Trump has adamantly opposed TPP since before his campaign began; there's no indication that his remarks changed her mind.

CLAIM: Hillary Clinton "is a world class liar"

The facts: According to PolitiFact, 59% of Trump's checked claims have been deemed false or "Pants on Fire" false, versus 12% for Clinton.

Donald Trump:
True: 2%
Mostly True: 7%
Half True: 15%
Mostly False: 17%
False: 40%
Pants on Fire: 19%

Hillary Clinton:
True: 23%
Mostly True: 28%
Half True: 21%
Mostly False: 15%
False: 11%
Pants on Fire: 1%

CLAIM: "It all started with her bad judgment in supporting the War in Iraq in the first place. Though I was not in government service, I was among the earliest to criticize the rush to war, and yes, even before the war ever started."

The facts: Politifact ranks this oft-repeated claim False. More: In September 2002, Trump said he supported the Iraq invasion during an interview with Howard Stern. Then, in September 2003 - several months after the invasion, he said "It wasn't a mistake to fight terrorism and fight it hard, and I guess maybe if I had to do it, I would have fought terrorism but not necessarily Iraq."

CLAIM: "Under her plan, we would admit hundreds of thousands of refugees from the most dangerous countries on Earth - with no way to screen who they are or what they believe."

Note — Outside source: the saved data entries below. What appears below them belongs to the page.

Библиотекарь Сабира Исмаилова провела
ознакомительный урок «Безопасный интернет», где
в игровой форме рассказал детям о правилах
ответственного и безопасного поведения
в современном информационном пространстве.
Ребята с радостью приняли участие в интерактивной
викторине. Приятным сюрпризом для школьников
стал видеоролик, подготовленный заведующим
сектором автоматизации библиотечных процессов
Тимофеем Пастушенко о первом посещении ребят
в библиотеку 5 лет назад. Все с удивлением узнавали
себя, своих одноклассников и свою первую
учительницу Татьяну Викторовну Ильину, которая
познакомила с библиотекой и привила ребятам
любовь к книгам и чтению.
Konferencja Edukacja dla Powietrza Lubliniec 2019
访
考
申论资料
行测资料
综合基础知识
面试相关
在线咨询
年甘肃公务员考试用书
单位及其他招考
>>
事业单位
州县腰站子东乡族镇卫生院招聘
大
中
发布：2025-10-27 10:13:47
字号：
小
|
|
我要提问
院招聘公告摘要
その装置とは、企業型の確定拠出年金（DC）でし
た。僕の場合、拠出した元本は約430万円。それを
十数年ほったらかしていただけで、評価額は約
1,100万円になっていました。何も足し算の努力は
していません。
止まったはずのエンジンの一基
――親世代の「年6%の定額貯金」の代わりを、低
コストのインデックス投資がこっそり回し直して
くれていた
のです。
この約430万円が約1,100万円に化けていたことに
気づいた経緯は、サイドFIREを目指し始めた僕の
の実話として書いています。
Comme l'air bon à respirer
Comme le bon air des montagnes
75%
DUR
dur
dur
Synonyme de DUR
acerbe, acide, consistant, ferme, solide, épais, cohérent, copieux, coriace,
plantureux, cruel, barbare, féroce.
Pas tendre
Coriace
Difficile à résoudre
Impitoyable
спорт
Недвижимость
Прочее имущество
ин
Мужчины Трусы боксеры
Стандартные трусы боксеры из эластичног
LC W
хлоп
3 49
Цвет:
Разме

The facts: A screening system is in place that usually takes about two years, according to federal authorities. More, from Politifact: "While there are concerns about information gaps, a system does exist and has existed since 1980. It involves multiple federal intelligence and security agencies as well as the United Nations. Refugee vetting typically takes one to two years and includes numerous rounds of security checks."

CLAIM: "She ran the State Department like her own personal hedge fund - doing favors for oppressive regimes, and many others, in exchange for cash."

The facts: Trump is citing the claim by "Clinton Cash" author Peter Schweizer, who alleged that Clinton took direct action to benefit a Clinton Foundation donor from sale of a uranium mining company. But as Schweizer told NBC's Savannah Guthrie in April 2015, he had not direct evidence of a quid-pro-quo. "No, we don't have direct evidence. But it warrants further investigation because, again, … this is part of the broader pattern. You either have to come to the conclusion that these are all coincidences or something else is afoot."

CLAIM: "If I am elected President, I will end the special-interest monopoly in Washington, D.C."

The facts: The person who is now leading Trump's campaign, Paul Manafort, is founder of the former lobbying/public affairs firm Davis Manafort. (Manafort also has deep ties to pro-Russian politicians in Ukraine.) What's more, Bloomberg News recently reported that Ivanka Trump and her husband Jared Kushner approached GOP megadonor Robert Mercer to establish an anti-Clinton Super PAC.